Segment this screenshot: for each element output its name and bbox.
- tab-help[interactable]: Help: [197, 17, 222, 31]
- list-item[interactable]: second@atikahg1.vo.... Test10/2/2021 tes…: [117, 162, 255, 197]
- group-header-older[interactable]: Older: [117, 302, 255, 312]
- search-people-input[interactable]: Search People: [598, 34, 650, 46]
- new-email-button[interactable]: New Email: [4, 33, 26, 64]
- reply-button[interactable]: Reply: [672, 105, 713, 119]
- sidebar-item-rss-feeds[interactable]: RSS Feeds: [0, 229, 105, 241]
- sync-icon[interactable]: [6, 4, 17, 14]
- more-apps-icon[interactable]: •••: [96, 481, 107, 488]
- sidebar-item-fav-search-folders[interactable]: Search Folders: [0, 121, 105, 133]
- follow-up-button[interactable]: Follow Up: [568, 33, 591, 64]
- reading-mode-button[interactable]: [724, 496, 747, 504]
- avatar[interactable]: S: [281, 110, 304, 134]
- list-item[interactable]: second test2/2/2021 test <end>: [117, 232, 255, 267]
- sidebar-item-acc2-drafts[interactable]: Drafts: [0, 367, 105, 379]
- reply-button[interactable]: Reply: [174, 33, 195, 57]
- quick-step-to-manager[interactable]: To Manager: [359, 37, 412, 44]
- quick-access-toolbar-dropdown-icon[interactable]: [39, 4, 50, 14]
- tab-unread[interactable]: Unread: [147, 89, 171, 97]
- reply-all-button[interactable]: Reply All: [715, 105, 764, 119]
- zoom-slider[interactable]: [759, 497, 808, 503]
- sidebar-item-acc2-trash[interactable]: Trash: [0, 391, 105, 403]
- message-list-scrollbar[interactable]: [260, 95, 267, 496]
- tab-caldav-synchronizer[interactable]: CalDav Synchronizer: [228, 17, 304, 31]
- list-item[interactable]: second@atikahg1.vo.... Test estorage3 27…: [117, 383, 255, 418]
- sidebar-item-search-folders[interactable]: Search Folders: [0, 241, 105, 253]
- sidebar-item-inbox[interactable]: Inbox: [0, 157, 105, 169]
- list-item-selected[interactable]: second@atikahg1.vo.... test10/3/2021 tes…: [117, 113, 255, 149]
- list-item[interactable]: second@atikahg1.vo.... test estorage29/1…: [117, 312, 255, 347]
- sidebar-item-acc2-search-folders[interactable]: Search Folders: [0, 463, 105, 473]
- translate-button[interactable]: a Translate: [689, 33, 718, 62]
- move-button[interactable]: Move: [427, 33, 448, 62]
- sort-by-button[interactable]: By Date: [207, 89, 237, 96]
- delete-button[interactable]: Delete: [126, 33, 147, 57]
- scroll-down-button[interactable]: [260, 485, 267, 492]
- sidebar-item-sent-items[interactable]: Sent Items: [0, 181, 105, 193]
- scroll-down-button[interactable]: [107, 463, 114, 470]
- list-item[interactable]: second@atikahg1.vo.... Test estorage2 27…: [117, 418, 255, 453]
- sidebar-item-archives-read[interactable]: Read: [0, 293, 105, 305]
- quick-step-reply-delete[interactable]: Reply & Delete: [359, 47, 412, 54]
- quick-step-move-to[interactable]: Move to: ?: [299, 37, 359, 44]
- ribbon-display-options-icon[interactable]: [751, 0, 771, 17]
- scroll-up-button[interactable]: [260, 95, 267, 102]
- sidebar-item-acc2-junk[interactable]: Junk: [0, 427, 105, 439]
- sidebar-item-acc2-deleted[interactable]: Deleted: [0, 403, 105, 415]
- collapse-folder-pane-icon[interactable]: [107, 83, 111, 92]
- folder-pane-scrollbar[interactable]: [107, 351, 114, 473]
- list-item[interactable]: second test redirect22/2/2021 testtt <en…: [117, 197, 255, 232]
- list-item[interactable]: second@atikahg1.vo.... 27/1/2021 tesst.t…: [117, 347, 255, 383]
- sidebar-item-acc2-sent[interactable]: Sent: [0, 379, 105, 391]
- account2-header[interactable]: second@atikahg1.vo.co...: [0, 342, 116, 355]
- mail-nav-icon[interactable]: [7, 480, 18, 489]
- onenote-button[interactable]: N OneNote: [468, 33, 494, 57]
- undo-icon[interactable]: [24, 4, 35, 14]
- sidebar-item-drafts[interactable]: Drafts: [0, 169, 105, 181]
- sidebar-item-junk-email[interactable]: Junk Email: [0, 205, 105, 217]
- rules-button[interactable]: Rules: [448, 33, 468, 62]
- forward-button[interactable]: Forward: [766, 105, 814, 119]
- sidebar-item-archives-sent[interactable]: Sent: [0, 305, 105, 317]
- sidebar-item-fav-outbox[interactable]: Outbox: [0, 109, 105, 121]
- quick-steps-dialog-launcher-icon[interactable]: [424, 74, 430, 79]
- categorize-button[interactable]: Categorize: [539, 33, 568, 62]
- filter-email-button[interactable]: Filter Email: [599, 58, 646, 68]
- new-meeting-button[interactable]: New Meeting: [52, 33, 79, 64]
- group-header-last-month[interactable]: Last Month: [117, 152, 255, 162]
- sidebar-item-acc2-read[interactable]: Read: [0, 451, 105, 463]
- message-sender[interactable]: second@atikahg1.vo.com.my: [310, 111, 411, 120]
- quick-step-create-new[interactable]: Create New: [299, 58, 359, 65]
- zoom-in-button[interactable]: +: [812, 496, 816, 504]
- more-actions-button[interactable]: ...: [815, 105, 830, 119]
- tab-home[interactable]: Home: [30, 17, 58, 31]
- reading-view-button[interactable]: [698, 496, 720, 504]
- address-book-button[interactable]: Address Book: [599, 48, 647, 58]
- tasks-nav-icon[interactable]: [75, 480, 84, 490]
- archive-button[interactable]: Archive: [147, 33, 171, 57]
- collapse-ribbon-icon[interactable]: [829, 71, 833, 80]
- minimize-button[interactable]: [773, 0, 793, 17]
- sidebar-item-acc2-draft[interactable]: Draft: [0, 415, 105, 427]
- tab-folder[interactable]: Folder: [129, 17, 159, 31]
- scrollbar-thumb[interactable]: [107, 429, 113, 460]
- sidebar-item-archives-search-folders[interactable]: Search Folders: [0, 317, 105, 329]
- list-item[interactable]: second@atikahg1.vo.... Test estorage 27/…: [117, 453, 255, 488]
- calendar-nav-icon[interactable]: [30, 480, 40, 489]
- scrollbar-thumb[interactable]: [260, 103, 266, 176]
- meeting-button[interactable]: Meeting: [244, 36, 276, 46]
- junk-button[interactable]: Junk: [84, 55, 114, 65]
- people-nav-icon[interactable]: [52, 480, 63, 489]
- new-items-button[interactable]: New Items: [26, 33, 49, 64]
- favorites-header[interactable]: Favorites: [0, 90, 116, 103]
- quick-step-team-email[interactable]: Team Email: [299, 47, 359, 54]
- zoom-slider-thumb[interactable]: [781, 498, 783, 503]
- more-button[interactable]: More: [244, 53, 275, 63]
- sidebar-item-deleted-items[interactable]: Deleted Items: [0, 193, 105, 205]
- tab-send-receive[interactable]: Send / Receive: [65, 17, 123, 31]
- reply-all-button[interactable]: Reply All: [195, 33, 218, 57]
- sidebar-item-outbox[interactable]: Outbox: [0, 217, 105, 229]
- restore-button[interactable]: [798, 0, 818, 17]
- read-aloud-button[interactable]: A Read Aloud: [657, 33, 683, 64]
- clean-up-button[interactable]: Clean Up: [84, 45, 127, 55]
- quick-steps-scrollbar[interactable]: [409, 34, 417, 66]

#### Try it:
Copy each line of the entries that includes the word "Items".

#### Result for this task:
- sidebar-item-sent-items[interactable]: Sent Items: [0, 181, 105, 193]
- new-items-button[interactable]: New Items: [26, 33, 49, 64]
- sidebar-item-deleted-items[interactable]: Deleted Items: [0, 193, 105, 205]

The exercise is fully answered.